Friday, December 24, 2010

Potter's Pond - in memory of Mr. Potter

My good friend and fellow model railroader Mr. Potter passed away recently and I wanted to post this picture of "Potter's Pond" that is located behind the roundhouse (on my layout) in his memory. Mr. Potter was an avid N scaler that had a super layout featuring over 400 feet of double main line. He will definately be missed!

Rest in peace, my dear friend.

Thursday, December 9, 2010

Curving hardboard for coved corners

I recently added curved (coved) corners in the train room addition using the "brute force" method. I took flat hardboard 4' x 8' x 3/16" panels and forced them into the corner. This was an extremely difficult and frustrating method.

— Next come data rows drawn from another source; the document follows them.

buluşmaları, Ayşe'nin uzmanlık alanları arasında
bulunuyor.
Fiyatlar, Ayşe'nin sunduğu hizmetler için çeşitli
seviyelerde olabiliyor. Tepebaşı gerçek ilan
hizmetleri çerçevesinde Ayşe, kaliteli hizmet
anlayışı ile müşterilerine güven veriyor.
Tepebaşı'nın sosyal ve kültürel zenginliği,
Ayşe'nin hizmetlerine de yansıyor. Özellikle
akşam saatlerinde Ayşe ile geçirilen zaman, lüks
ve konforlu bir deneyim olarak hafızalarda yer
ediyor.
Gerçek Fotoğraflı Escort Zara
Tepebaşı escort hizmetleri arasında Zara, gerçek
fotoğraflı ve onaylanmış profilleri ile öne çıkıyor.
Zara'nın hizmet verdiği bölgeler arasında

I'm getting ready to cove a corner in the expansion area and decided to use a curving method that I had used previously on some fascia board they worked very well. Here are the steps (refer to the picture below):

1.) Clamp boards on the edges using C-clamps evenly spaced (spring clamps will NOT work for this).
2.) Tie a rope to one of the end C-clamps and thread it through the other clamps going back and forth from side to side.
3.) Push on the face of the hardboard to start the curve and then tie off the other end of the rope.
4.) Wet the back (unfinished side) of the hardboard - I used a pump up sprayer because of the size of the panel. You just need to wet the back - don't soak it.
5.) Wait for awhile (I never looked at the clock) for the hardboard to "relax" a little.
6.) After waiting push down on the long edge "just enough" (I don't know what that is, but I do know what "too much" is!) and tighten up the rope. Take your time so you don't break it!
7.) Repeat steps 4 - 6 as many times as necessary to get the curve that you want. NOTE: the board will relax quite a bit back to its original shape when the rope is released so you will need to curve more than the final curve. If you're looking for a 90 degree curve you will need to curve is 110 degrees or more.
8.) After the back of the hardboard is COMPLETELY dry seal it with a good grade sealer. NOTE: latex paint is not a sealer.

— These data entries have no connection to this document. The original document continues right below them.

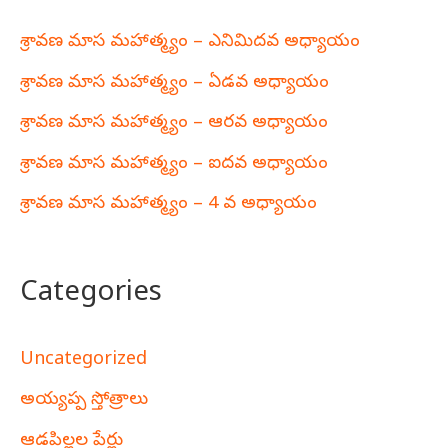
శ్రావణ మాస మహాత్మ్యం – ఎనిమిదవ అధ్యాయం
శ్రావణ మాస మహాత్మ్యం – ఏడవ అధ్యాయం
శ్రావణ మాస మహాత్మ్యం – ఆరవ అధ్యాయం
శ్రావణ మాస మహాత్మ్యం – ఐదవ అధ్యాయం
శ్రావణ మాస మహాత్మ్యం – 4 వ అధ్యాయం
Categories
Uncategorized
అయ్యప్ప స్తోత్రాలు
ఆడపిల్లల పేర్లు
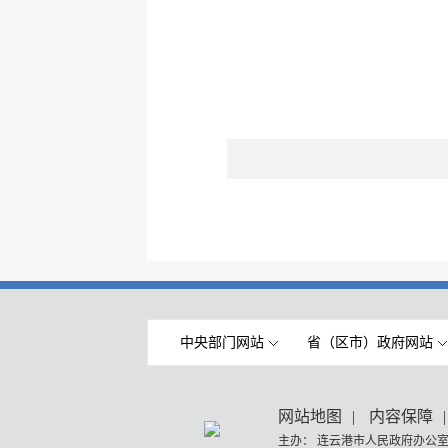
中央部门网站
省（区市）政府网站
网站地图
|
内容保障
|
主办： 连云港市人民政府办公室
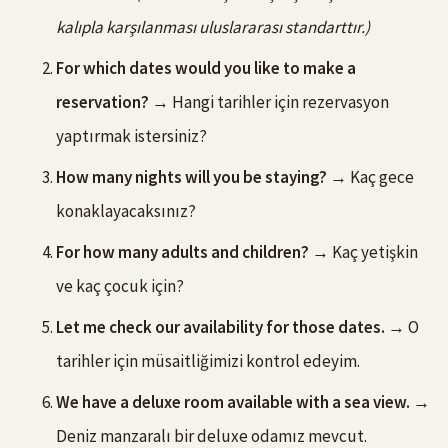
kalıpla karşılanması uluslararası standarttır.)
For which dates would you like to make a
reservation?
→ Hangi tarihler için rezervasyon
yaptırmak istersiniz?
How many nights will you be staying?
→ Kaç gece
konaklayacaksınız?
For how many adults and children?
→ Kaç yetişkin
ve kaç çocuk için?
Let me check our availability for those dates.
→ O
tarihler için müsaitliğimizi kontrol edeyim.
We have a deluxe room available with a sea view.
→
Deniz manzaralı bir deluxe odamız mevcut.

Saturday, December 4, 2010

Paul's "Reality Check" block of wood video

Well, you had to be there, but you see.....Paul had this block of wood...and he was racing around the basement with it held high...... Enjoy!

Friday 12-3-10 at Paul's home

(Text by Paul; pictures by Rick)

Another productive night on the San Pablo, Sonora, & Fresno! Rick, Steve, Ken, and Bob showed up, and I got to show off the progress I've made on setting the route for the narrow gauge main line on the upper level. Then we cleaned off the table that Donna and I had filled with eBay and train show stuff so we'd have a place to work. Our first project turned out to be making 4 plywood bases for gingerbread houses for Donna to have her girls' reading class decorate. She was happy with Bob's work, and the rest of us unloaded the plywood from the pickup truck and brought it down to the basement. Then we discussed the parameters of going up one more level on the helix. Bob and Steve stuck a 2X2 across the helix opening, and Bob used his beam compass to generate a center for a 42" radius curve, and we made sure the outer edge of the proposed curve fit within the constraints of the existing structure. Bob and I figured out the needed inner and outer radii. Then we brought one of the plywood sheets in to the table, and we traced the inner and outer radii of the helix curve onto the plywood surface. Bob was trying to minimize waste, so the first curve started at the corner of the sheet, but I wanted a full semi-circle, so we relocated the center to the middle of the bottom edge, and we drew the complete arc. Ken the Wise suggested we draw a series of short arcs of the correct radii on the portion of the sheet inside the full semi-circle, so Bob got to show off his geometry expertise by located a series of different centers along an entirely separate arc, and we got half a dozen partial circles in the available area - enough to make an entire semi-circle, probably. Then we brought in the other full sheet, and drew a single semi-circle on it. I'll cut out the figures tomorrow in the daylight outside.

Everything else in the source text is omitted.